AI’s impact on product
- Near-term tools: designers already use Midjourney/DALL·E for concepts; LMMs (large multimodal models) will soon give instant simulated user feedback (e.g., “react to this mockup as an 18-year-old male in LA”).
- New HCI paradigm: LLMs open conversational interaction (huge for users like his 75-year-old mother who never internalized mobile UI). But GUIs aren’t going away — command line, GUI, and conversational UIs will coexist.
- Investing lens: generative AI hype is warranted, but pure “prompt-engineering wrappers” on top of someone else’s LLM lack long-term defensibility.
Misc tactical
- Listen to users almost always; the exception is when a request conflicts with a core product value — and even then, reframe the underlying problem rather than ignore.
- At Match, “success” means losing users (they found their person). The job is therefore continuously capturing the next generation.
- Competition is for time/attention — competitors include TikTok, casual games, and Taylor Swift, not just other dating apps.
- Tinder is shipping an on-device AI photo-picker that learns from high-performing Tinder photos to suggest the user’s best images — a friction-remover example of AI applied to a real product pain.
Chapter Summaries
- Origin story — growing up surrounded by tech, learning from strangers on IRC at 12, mounting a satellite dish on his parents’ roof at 13 to decrypt TV signals.
- From engineer to product designer — dropped out of CS grad school, met Evan Spiegel, was reframed as a product designer at Snap.
- What makes Evan great at product — instinct for social interaction, strong values, storytelling, communication.
- Discover lessons — hidden placement nearly killed it; one-screen UI move saved it; understand existing traffic patterns.
- Snap Games lessons — chaos of a multi-studio global launch and first-ever keynote built courage and reframed imposter syndrome as a growth signal.
- Art vs. science in product — instinct for 0→1, data for iteration; introducing the ASL (Art and Science Lab) at Match.
- Human-centered design — definition, failure modes, Apple Watch as exemplar, Concur as anti-pattern, founder playbook for user interviews.
- Simplicity and shipping quality — start simple, layer complexity, rapid prototyping as a complement to launching something you’re proud of.

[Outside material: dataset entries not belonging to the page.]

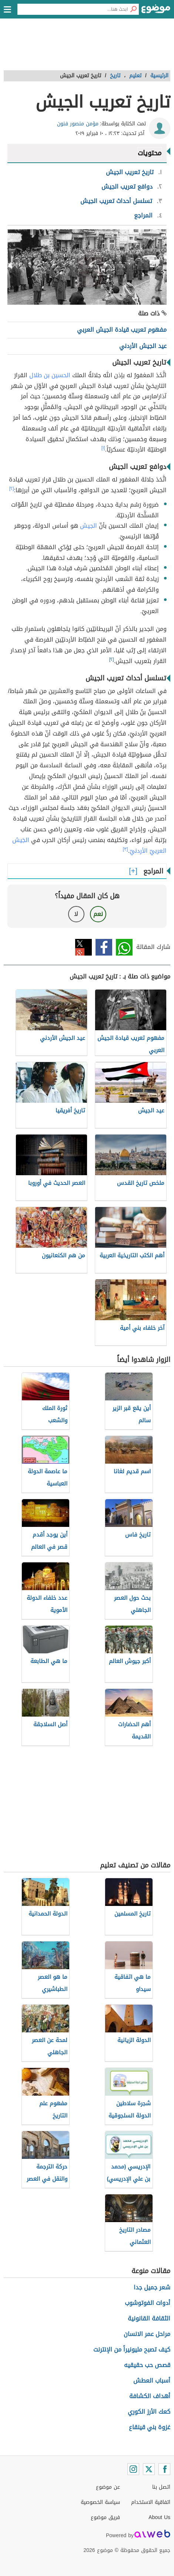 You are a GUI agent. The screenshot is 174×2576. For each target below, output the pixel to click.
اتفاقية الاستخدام (150, 2502)
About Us (159, 2517)
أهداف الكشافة (149, 2396)
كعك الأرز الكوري (149, 2411)
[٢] (11, 488)
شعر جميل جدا (152, 2287)
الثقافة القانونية (149, 2318)
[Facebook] (164, 2469)
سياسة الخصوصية (100, 2502)
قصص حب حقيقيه (147, 2365)
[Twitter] (149, 2469)
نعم (98, 914)
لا (76, 914)
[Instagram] (133, 2469)
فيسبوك (104, 947)
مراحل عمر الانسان (147, 2334)
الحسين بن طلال (49, 375)
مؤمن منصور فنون (77, 124)
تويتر (83, 947)
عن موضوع (108, 2487)
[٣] (125, 849)
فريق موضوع (105, 2517)
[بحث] (133, 9)
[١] (103, 448)
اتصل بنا (161, 2487)
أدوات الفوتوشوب (147, 2303)
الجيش (88, 525)
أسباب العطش (151, 2380)
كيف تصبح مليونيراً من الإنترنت (131, 2349)
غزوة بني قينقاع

- Brainstorm and review structure — in-person, small groups, psychological safety, light agenda, diversity and travel to spark creative chaos.
- Revenue vs. innovation — separate teams with leader-brokered collaboration.
- Product culture — growth mindset, humility; ego is poisonous; watch how candidates treat peers.
- Hiring product talent — judge by work shipped; case studies and brain teasers are low signal; the Crash Club acquisition story.
- Qualities to look for — growth-minded curiosity; ask about 10-year ambition; passion over mercenary motives.
- AI’s impact on product — AI tooling for designers, LMM-driven simulated user feedback, new HCI paradigm, hype is warranted but wrappers lack moats.
- Match dynamics — success means users leave; competing for attention against all of mobile, not just dating apps.
- Quick-fire — when to ignore users (only vs. core values), elaborate WFH setup, biggest founder hiring mistake (not removing culture misfits fast), advice for new product leaders (get reps, embrace imposter syndrome), love of watches, and a plug for Tinder’s AI photo-picker.